Information given section start

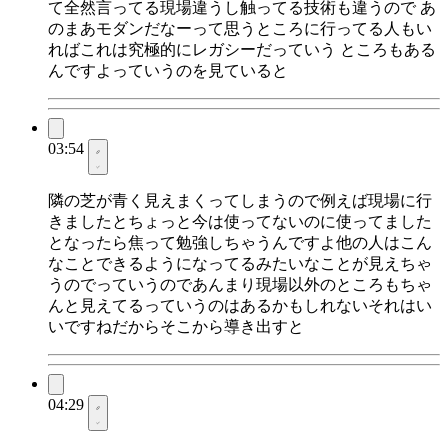
て全然言ってる現場違うし触ってる技術も違うので あ
のまあモダンだなーって思うところに行ってる人もい
ればこれは究極的にレガシーだっていう ところもある
んですよっていうのを見ていると
03:54
隣の芝が青く見えまくってしまうので例えば現場に行
きましたとちょっと今は使ってないのに使ってました
となったら焦って勉強しちゃうんですよ他の人はこん
なことできるようになってるみたいなことが見えちゃ
うのでっていうのであんまり現場以外のところもちゃ
んと見えてるっていうのはあるかもしれないそれはい
いですねだからそこから導き出すと
04:29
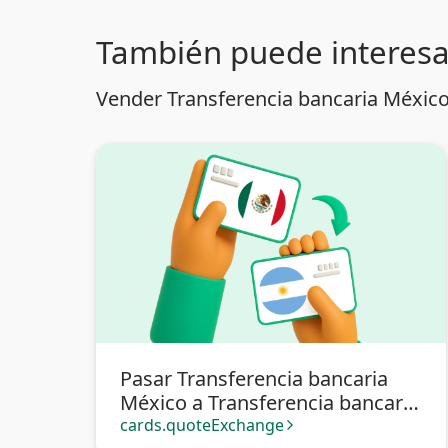
También puede interesa
Vender Transferencia bancaria México
Pasar Transferencia bancaria
México a Transferencia bancaria
Argentina
cards.quoteExchange
arrow_forward_ios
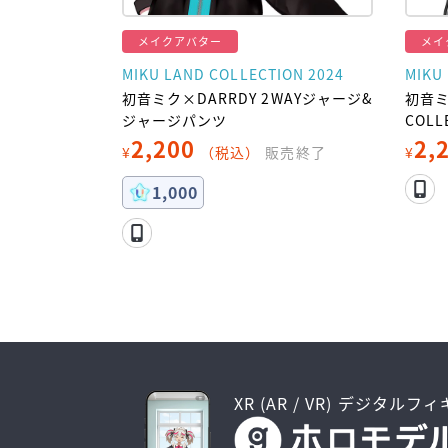
メイクアバター
メイ
MIKU LAND COLLECTION 2024
MIKU
初音ミク×DARRDY 2WAYジャージ&
初音ミ
ジャージパンツ
COLL
2,200
2,
¥
（税込）
販売終了
¥
1,000
XR (AR / VR) デジタルフ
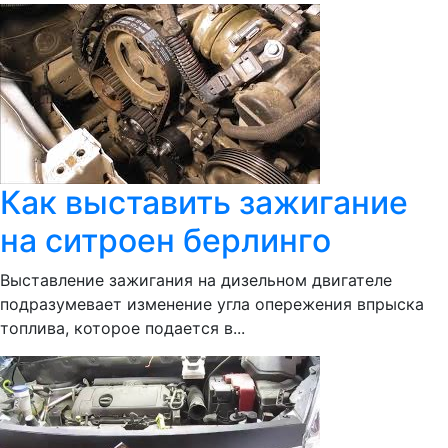
Как выставить зажигание
на ситроен берлинго
Выставление зажигания на дизельном двигателе
подразумевает изменение угла опережения впрыска
топлива, которое подается в...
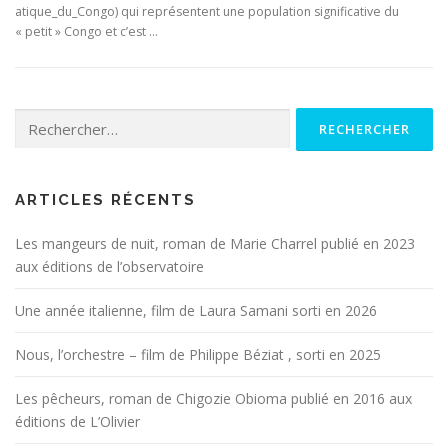
atique_du_Congo) qui représentent une population significative du
« petit » Congo et c’est …
Rechercher :
ARTICLES RÉCENTS
Les mangeurs de nuit, roman de Marie Charrel publié en 2023
aux éditions de l’observatoire
Une année italienne, film de Laura Samani sorti en 2026
Nous, l’orchestre – film de Philippe Béziat , sorti en 2025
Les pêcheurs, roman de Chigozie Obioma publié en 2016 aux
éditions de L’Olivier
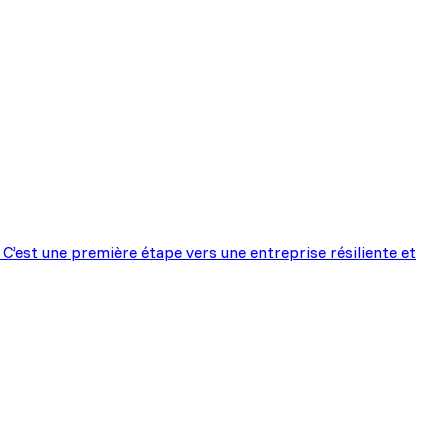
C’est une première étape vers une entreprise résiliente et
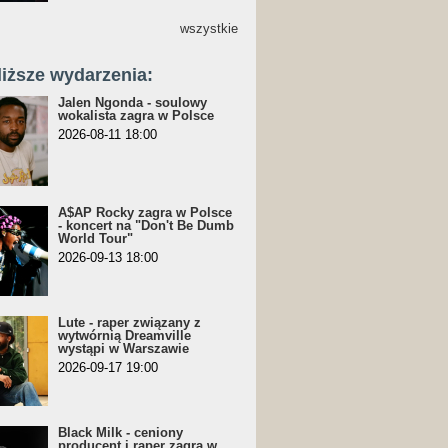
wszystkie
liższe wydarzenia:
Jalen Ngonda - soulowy
wokalista zagra w Polsce
2026-08-11 18:00
A$AP Rocky zagra w Polsce
- koncert na "Don't Be Dumb
World Tour"
2026-09-13 18:00
Lute - raper związany z
wytwórnią Dreamville
wystąpi w Warszawie
2026-09-17 19:00
Black Milk - ceniony
producent i raper zagra w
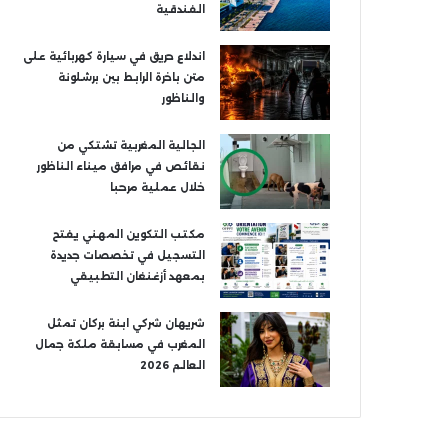
الفندقية
اندلاع حريق في سيارة كهربائية على
متن باخرة الرابط بين برشلونة
والناظور
الجالية المغربية تشتكي من
نقائص في مرافق ميناء الناظور
خلال عملية مرحبا
مكتب التكوين المهني يفتح
التسجيل في تخصصات جديدة
بمعهد أزغنغان التطبيقي
شريهان شركي ابنة بركان تمثل
المغرب في مسابقة ملكة جمال
العالم 2026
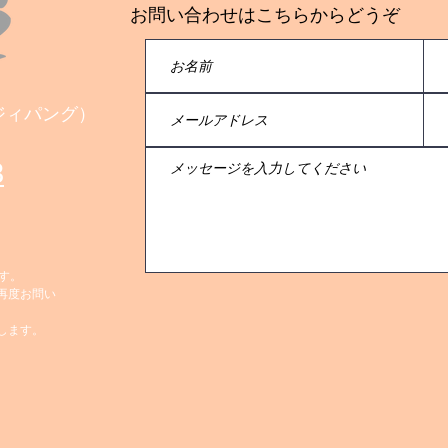
お問い合わせはこちらからどうぞ
会社ジィパング）
8
す。
再度お問い
します。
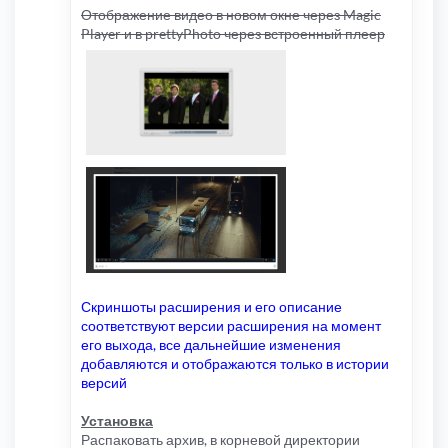
Отображение видео в новом окне через Magic
Player и в prettyPhoto через встроенный плеер
Скриншоты расширения и его описание
соответствуют версии расширения на момент
его выхода, все дальнейшие изменения
добавляются и отображаются только в истории
версий
Установка
Распаковать архив, в корневой директории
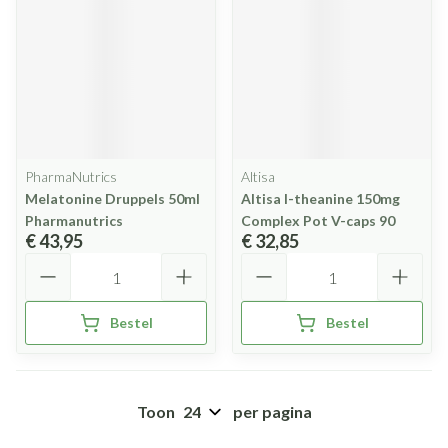
PharmaNutrics
Altisa
Melatonine Druppels 50ml
Altisa l-theanine 150mg
Pharmanutrics
Complex Pot V-caps 90
€ 43,95
€ 32,85
Aantal
Aantal
Bestel
Bestel
Toon
per pagina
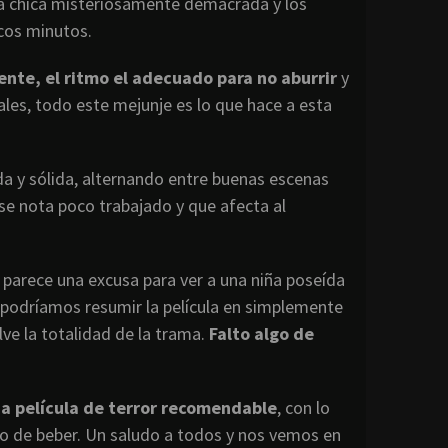
na chica misteriosamente demacrada y los
cos minutos.
ente, el ritmo el adecuado para no aburrir
y
ales, todo este mejunje es lo que hace a esta
da y sólida, alternando entre buenas escenas
 se nota poco trabajado y que afecta al
 parece una excusa para ver a una niña poseída
 podríamos resumir la película en simplemente
lve la totalidad de la trama.
Falto algo de
na película de terror recomendable
, con lo
go de beber. Un saludo a todos y nos vemos en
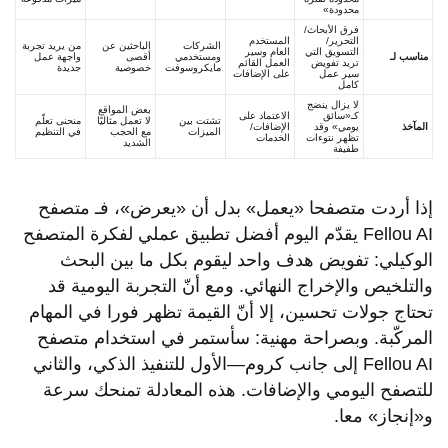
محدودة»
فرق الأبحاث/
التحرير/
المستخدم
الشركات
الباحثين عن
من يريد تجربة
التسويق التي
العام وسير
مناسب لـ
ومستخدمي
أقصى
واجهة عمل
تريد تفويض
العمل القائم
مايكروسوفت
خصوصية
جديدة
سير عمل
على الإضافات
كامل
لا يزال ينضج
بعض المواقع
كـ«سائق
الاعتماد على
تشتت بين
لا تعمل مثاليًا
منحنى تعلّم
المآخذ
يومي» وقد
الإضافات/
الميزات
مع الحجب
في التنظيم
تظهر نتوءات
الخدمات
الشديد
طفيفة
إذا أردت متصفحا «يعمل» بدل أن «يعرض»، فـ متصفح
Fellou AI يقدّم اليوم أفضل تطبيق عملي لفكرة المتصفح
الوكيلي: تفويض هدف واحد ليقوم بكل ما بين البحث
والتلخيص والإخراج النهائي. ومع أنّ التجربة اليومية قد
تحتاج جولات تحسين، إلا أنّ القيمة تظهر فورا في المهام
المركّبة. وبصراحة مهنية: سأستمر في استخدام متصفح
Fellou AI إلى جانب كروم—الأول للتنفيذ الذكي، والثاني
للتصفح اليومي والإضافات. هذه المعادلة تمنحك سرعة
و«إنجاز» معا.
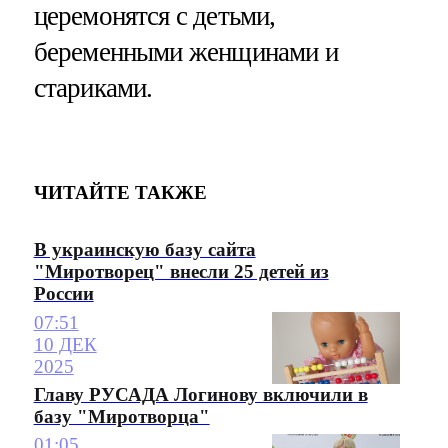
церемонятся с детьми,
беременными женщинами и
стариками.
ЧИТАЙТЕ ТАКЖЕ
В украинскую базу сайта
"Миротворец" внесли 25 детей из
России
07:51
10 ДЕК
2025
Главу РУСАДА Логинову включили в
базу "Миротворца"
01:05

Information given section end

## Work item
A verbatim copy of the records above, without pictures, is required.

## Problem solution
て全然言ってる現場違うし触ってる技術も違うので あ
のまあモダンだなーって思うところに行ってる人もい
ればこれは究極的にレガシーだっていう ところもある
んですよっていうのを見ていると
03:54
隣の芝が青く見えまくってしまうので例えば現場に行
きましたとちょっと今は使ってないのに使ってました
となったら焦って勉強しちゃうんですよ他の人はこん
なことできるようになってるみたいなことが見えちゃ
うのでっていうのであんまり現場以外のところもちゃ
んと見えてるっていうのはあるかもしれないそれはい
いですねだからそこから導き出すと
04:29
También puede interesa
Vender Transferencia bancaria México
Pasar Transferencia bancaria
México a Transferencia bancaria
Argentina
cards.quoteExchange
arrow_forward_ios
メイクアバター
メイ
MIKU LAND COLLECTION 2024
MIKU
初音ミク×DARRDY 2WAYジャージ&
初音ミ
ジャージパンツ
COLL
2,200
2,
¥
（税込）
販売終了
¥
1,000
XR (AR / VR) デジタルフ
Как выставить зажигание
на ситроен берлинго
Выставление зажигания на дизельном двигателе
подразумевает изменение угла опережения впрыска
топлива, которое подается в...
atique_du_Congo) qui représentent une population significative du
« petit » Congo et c’est …
Rechercher :
ARTICLES RÉCENTS
Les mangeurs de nuit, roman de Marie Charrel publié en 2023
aux éditions de l’observatoire
Une année italienne, film de Laura Samani sorti en 2026
Nous, l’orchestre – film de Philippe Béziat , sorti en 2025
Les pêcheurs, roman de Chigozie Obioma publié en 2016 aux
éditions de L’Olivier
C’est une première étape vers une entreprise résiliente et
wszystkie
liższe wydarzenia:
Jalen Ngonda - soulowy
wokalista zagra w Polsce
2026-08-11 18:00
A$AP Rocky zagra w Polsce
- koncert na "Don't Be Dumb
World Tour"
2026-09-13 18:00
Lute - raper związany z
wytwórnią Dreamville
wystąpi w Warszawie
2026-09-17 19:00
Black Milk - ceniony
producent i raper zagra w
الفندقية
اندلاع حريق في سيارة كهربائية على
متن باخرة الرابط بين برشلونة
والناظور
الجالية المغربية تشتكي من
نقائص في مرافق ميناء الناظور
خلال عملية مرحبا
مكتب التكوين المهني يفتح
التسجيل في تخصصات جديدة
بمعهد أزغنغان التطبيقي
شريهان شركي ابنة بركان تمثل
المغرب في مسابقة ملكة جمال
العالم 2026
お問い合わせはこちらからどうぞ
会社ジィパング）
8
す。
再度お問い
します。
Отображение видео в новом окне через Magic
Player и в prettyPhoto через встроенный плеер
Скриншоты расширения и его описание
соответствуют версии расширения на момент
его выхода, все дальнейшие изменения
добавляются и отображаются только в истории
версий
Установка
Распаковать архив, в корневой директории
PharmaNutrics
Altisa
Melatonine Druppels 50ml
Altisa l-theanine 150mg
Pharmanutrics
Complex Pot V-caps 90
€ 43,95
€ 32,85
Aantal
Aantal
Bestel
Bestel
Toon
per pagina
na chica misteriosamente demacrada y los
cos minutos.
ente, el ritmo el adecuado para no aburrir
y
ales, todo este mejunje es lo que hace a esta
da y sólida, alternando entre buenas escenas
 se nota poco trabajado y que afecta al
 parece una excusa para ver a una niña poseída
 podríamos resumir la película en simplemente
lve la totalidad de la trama.
Falto algo de
na película de terror recomendable
, con lo
go de beber. Un saludo a todos y nos vemos en
محدودة»
فرق الأبحاث/
التحرير/
المستخدم
الشركات
الباحثين عن
من يريد تجربة
التسويق التي
العام وسير
مناسب لـ
ومستخدمي
أقصى
واجهة عمل
تريد تفويض
العمل القائم
مايكروسوفت
خصوصية
جديدة
سير عمل
على الإضافات
كامل
لا يزال ينضج
بعض المواقع
كـ«سائق
الاعتماد على
تشتت بين
لا تعمل مثاليًا
منحنى تعلّم
المآخذ
يومي» وقد
الإضافات/
الميزات
مع الحجب
في التنظيم
تظهر نتوءات
الخدمات
الشديد
طفيفة
إذا أردت متصفحا «يعمل» بدل أن «يعرض»، فـ متصفح
Fellou AI يقدّم اليوم أفضل تطبيق عملي لفكرة المتصفح
الوكيلي: تفويض هدف واحد ليقوم بكل ما بين البحث
والتلخيص والإخراج النهائي. ومع أنّ التجربة اليومية قد
تحتاج جولات تحسين، إلا أنّ القيمة تظهر فورا في المهام
المركّبة. وبصراحة مهنية: سأستمر في استخدام متصفح
Fellou AI إلى جانب كروم—الأول للتنفيذ الذكي، والثاني
للتصفح اليومي والإضافات. هذه المعادلة تمنحك سرعة
و«إنجاز» معا.
церемонятся с детьми,
беременными женщинами и
стариками.
ЧИТАЙТЕ ТАКЖЕ
В украинскую базу сайта
"Миротворец" внесли 25 детей из
России
07:51
10 ДЕК
2025
Главу РУСАДА Логинову включили в
базу "Миротворца"
01:05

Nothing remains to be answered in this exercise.